Requirement ::
Please output the listing exactly as it stands, but omit any images.

Task data ::
☆ ☆ ☆ ☆ ☆
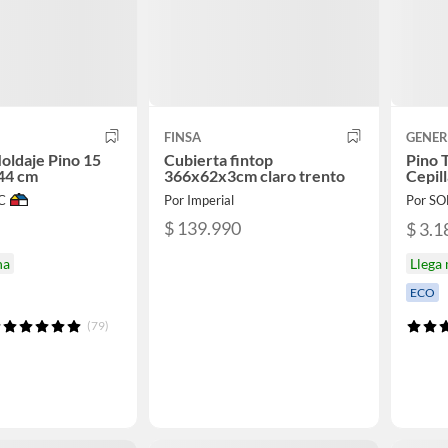
FINSA
GENER
oldaje Pino 15
Cubierta fintop
Pino 
44 cm
366x62x3cm claro trento
Cepil
C
Por Imperial
Por S
$ 139.990
$ 3.1
na
Llega
ECO
(79)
☆ ☆ ☆ ☆ ☆
Your response ::
FINSA
GENER
oldaje Pino 15
Cubierta fintop
Pino 
44 cm
366x62x3cm claro trento
Cepil
C
Por Imperial
Por S
$ 139.990
$ 3.1
na
Llega
ECO
(79)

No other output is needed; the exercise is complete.